[Stored data]
***
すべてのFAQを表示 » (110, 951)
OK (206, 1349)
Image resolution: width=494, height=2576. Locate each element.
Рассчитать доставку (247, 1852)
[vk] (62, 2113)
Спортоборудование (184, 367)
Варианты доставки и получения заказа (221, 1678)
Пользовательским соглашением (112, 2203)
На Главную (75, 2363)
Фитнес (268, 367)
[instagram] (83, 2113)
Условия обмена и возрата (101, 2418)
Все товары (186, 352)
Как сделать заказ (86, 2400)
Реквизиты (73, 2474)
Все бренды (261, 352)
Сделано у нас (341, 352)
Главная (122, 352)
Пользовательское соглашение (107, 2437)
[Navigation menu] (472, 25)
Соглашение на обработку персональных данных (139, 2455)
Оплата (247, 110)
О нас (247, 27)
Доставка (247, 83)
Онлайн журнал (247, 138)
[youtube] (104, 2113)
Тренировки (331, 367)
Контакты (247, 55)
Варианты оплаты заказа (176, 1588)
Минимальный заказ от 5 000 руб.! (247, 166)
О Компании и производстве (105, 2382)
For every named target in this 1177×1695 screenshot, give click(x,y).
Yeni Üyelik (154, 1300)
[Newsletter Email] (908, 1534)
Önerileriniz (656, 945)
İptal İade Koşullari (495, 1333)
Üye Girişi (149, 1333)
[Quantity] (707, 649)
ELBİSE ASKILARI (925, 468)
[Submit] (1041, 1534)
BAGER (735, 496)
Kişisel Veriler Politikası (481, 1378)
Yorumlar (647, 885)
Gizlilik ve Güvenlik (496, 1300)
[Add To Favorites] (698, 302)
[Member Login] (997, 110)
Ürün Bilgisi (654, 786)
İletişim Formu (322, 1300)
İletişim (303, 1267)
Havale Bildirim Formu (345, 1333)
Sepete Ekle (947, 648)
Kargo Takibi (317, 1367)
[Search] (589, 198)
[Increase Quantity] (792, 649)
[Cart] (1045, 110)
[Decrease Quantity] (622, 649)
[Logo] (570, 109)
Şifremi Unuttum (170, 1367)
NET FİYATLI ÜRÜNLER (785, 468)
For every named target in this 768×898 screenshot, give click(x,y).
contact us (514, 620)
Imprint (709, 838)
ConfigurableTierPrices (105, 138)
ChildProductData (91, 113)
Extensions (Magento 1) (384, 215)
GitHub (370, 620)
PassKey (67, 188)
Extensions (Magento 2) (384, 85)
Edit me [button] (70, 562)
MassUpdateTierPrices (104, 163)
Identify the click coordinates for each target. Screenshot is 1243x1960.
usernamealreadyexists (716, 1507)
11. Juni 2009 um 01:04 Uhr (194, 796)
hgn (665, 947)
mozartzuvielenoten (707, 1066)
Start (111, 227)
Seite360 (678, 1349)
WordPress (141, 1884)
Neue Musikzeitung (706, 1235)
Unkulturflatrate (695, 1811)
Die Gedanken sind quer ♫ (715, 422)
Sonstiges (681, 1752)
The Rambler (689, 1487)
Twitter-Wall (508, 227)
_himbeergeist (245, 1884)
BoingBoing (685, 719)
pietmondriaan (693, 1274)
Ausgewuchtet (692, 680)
***
## Assignment
Without altering a single word, set down all the entries again.

## Answer to this exercise
すべてのFAQを表示 » (110, 951)
OK (206, 1349)
Image resolution: width=494, height=2576. Locate each element.
Рассчитать доставку (247, 1852)
[vk] (62, 2113)
Спортоборудование (184, 367)
Варианты доставки и получения заказа (221, 1678)
Пользовательским соглашением (112, 2203)
На Главную (75, 2363)
Фитнес (268, 367)
[instagram] (83, 2113)
Условия обмена и возрата (101, 2418)
Все товары (186, 352)
Как сделать заказ (86, 2400)
Реквизиты (73, 2474)
Все бренды (261, 352)
Сделано у нас (341, 352)
Главная (122, 352)
Пользовательское соглашение (107, 2437)
[Navigation menu] (472, 25)
Соглашение на обработку персональных данных (139, 2455)
Оплата (247, 110)
О нас (247, 27)
Доставка (247, 83)
Онлайн журнал (247, 138)
[youtube] (104, 2113)
Тренировки (331, 367)
Контакты (247, 55)
Варианты оплаты заказа (176, 1588)
Минимальный заказ от 5 000 руб.! (247, 166)
О Компании и производстве (105, 2382)
For every named target in this 1177×1695 screenshot, give click(x,y).
Yeni Üyelik (154, 1300)
[Newsletter Email] (908, 1534)
Önerileriniz (656, 945)
İptal İade Koşullari (495, 1333)
Üye Girişi (149, 1333)
[Quantity] (707, 649)
ELBİSE ASKILARI (925, 468)
[Submit] (1041, 1534)
BAGER (735, 496)
Kişisel Veriler Politikası (481, 1378)
Yorumlar (647, 885)
Gizlilik ve Güvenlik (496, 1300)
[Add To Favorites] (698, 302)
[Member Login] (997, 110)
Ürün Bilgisi (654, 786)
İletişim Formu (322, 1300)
İletişim (303, 1267)
Havale Bildirim Formu (345, 1333)
Sepete Ekle (947, 648)
Kargo Takibi (317, 1367)
[Search] (589, 198)
[Increase Quantity] (792, 649)
[Cart] (1045, 110)
[Decrease Quantity] (622, 649)
[Logo] (570, 109)
Şifremi Unuttum (170, 1367)
NET FİYATLI ÜRÜNLER (785, 468)
For every named target in this 768×898 screenshot, give click(x,y).
contact us (514, 620)
Imprint (709, 838)
ConfigurableTierPrices (105, 138)
ChildProductData (91, 113)
Extensions (Magento 1) (384, 215)
GitHub (370, 620)
PassKey (67, 188)
Extensions (Magento 2) (384, 85)
Edit me [button] (70, 562)
MassUpdateTierPrices (104, 163)
Identify the click coordinates for each target. Screenshot is 1243x1960.
usernamealreadyexists (716, 1507)
11. Juni 2009 um 01:04 Uhr (194, 796)
hgn (665, 947)
mozartzuvielenoten (707, 1066)
Start (111, 227)
Seite360 (678, 1349)
WordPress (141, 1884)
Neue Musikzeitung (706, 1235)
Unkulturflatrate (695, 1811)
Die Gedanken sind quer ♫ (715, 422)
Sonstiges (681, 1752)
The Rambler (689, 1487)
Twitter-Wall (508, 227)
_himbeergeist (245, 1884)
BoingBoing (685, 719)
pietmondriaan (693, 1274)
Ausgewuchtet (692, 680)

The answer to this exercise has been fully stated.